A February report on the “On-Spot Assessment of the Lake Victoria Basin” was compiled by the Assembly's Committee on Agriculture, Tourism and Natural Resources (ATNR). Its findings include a recommendation that the capacity of the Lake Victoria Basin Commission (LVBC) be safeguarded through enhanced funding and improved human resources.
While highlighting progress made so far by the LVBC in raising living standards throughout the region, improving safety on the lake and formulating pollution contingency plans, the report points to “perennial under-staffing which is hampering the LVBC from achieving its set objectives”, with many key positions still unfilled.

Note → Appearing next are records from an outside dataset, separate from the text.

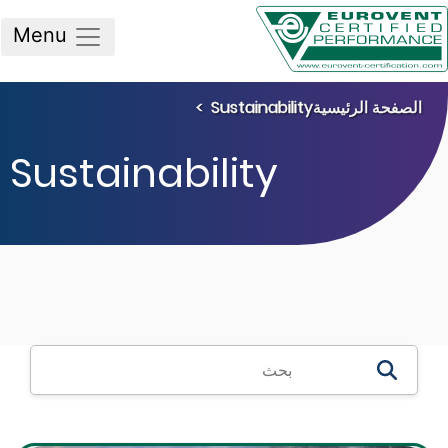
Menu
صفحة الرئيسية
Sustainability
Sustainability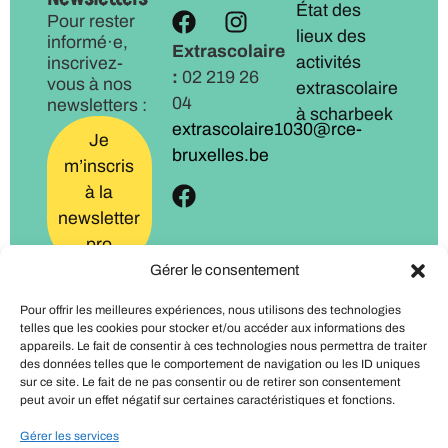
État des
Pour rester
lieux des
informé·e,
Extrascolaire
activités
inscrivez-
:
02 219 26
vous à nos
extrascolaire
04
newsletters :
à scharbeek
extrascolaire1030@rce-
Je
bruxelles.be
m’inscris
à la
newsletter
pro
Gérer le consentement
Je
Pour offrir les meilleures expériences, nous utilisons des technologies
m’inscris
telles que les cookies pour stocker et/ou accéder aux informations des
à la
appareils. Le fait de consentir à ces technologies nous permettra de traiter
des données telles que le comportement de navigation ou les ID uniques
newsletter
sur ce site. Le fait de ne pas consentir ou de retirer son consentement
familles
peut avoir un effet négatif sur certaines caractéristiques et fonctions.
Gérer les services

Key issues also lamented in the report include unsustainable fishing and land-use such as construction, deforestation and farming on wetlands, as well as invasive plants species, over-release of water and abstraction from catchment rivers.

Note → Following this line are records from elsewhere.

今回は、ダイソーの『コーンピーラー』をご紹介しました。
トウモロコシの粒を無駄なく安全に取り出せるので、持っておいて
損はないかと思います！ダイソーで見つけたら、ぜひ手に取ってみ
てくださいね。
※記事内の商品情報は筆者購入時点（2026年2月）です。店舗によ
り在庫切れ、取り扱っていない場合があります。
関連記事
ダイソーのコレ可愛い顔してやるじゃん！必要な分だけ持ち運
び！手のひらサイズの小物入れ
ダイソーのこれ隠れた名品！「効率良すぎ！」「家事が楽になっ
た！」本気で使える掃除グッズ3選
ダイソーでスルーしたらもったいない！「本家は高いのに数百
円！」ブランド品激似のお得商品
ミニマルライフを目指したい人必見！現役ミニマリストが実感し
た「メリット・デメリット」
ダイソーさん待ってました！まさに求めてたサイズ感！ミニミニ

At a session of the EALA, representatives called for serious investments in the lake basin by the EAC partner states if the region was to develop economically, while decrying heavy donor dependency. Others urged the EAC Council of Ministers to look for alternative mechanisms to fund the LVBC.

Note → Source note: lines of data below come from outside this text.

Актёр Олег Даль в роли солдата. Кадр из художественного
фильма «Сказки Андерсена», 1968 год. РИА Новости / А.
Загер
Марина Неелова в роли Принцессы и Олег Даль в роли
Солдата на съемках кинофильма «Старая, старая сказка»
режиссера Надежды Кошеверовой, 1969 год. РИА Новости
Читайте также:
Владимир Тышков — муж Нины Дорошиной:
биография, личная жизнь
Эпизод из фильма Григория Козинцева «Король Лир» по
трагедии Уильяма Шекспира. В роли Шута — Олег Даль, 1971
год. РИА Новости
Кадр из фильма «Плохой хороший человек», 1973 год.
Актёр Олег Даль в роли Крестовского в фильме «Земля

The report notes that individual states in the Lake Victoria Basin have received funding from the United Nations Environmental Programme (UNEP) amounting to $5 Million USD in support of climate change adaptation, while Germany and the EU have provided $48.6 Million USD for high-priority investments under the Integrated Water Resources Management for Lake Victoria Basin programme.
The LVBC is a specialist institution of the EAC established to support economic growth in the region. However, it lacked the legal framework to act effectively as a corporate body until the passage in November by the EAC of a bill enshrining in law its capacity to harmonise partner states policies and laws in respect of the Lake Victoria Basin.